Could each entry below be written out exactly, with every picture dropped?

(Entries taken from a collection)

++++++++

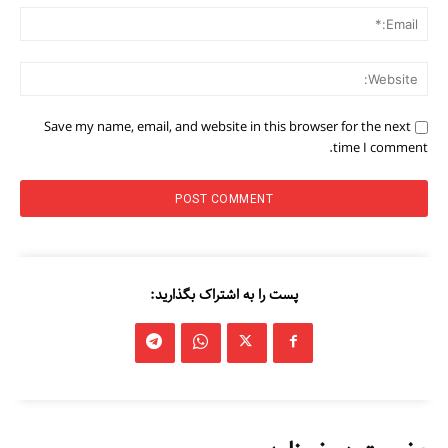
ail:*
ite:
Save my name, email, and website in this browser for the next
time I comment.
پست را به اشتراک بگذارید:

++++++++

[ANSWER SPACE]
ail:*
ite:
Save my name, email, and website in this browser for the next
time I comment.
پست را به اشتراک بگذارید:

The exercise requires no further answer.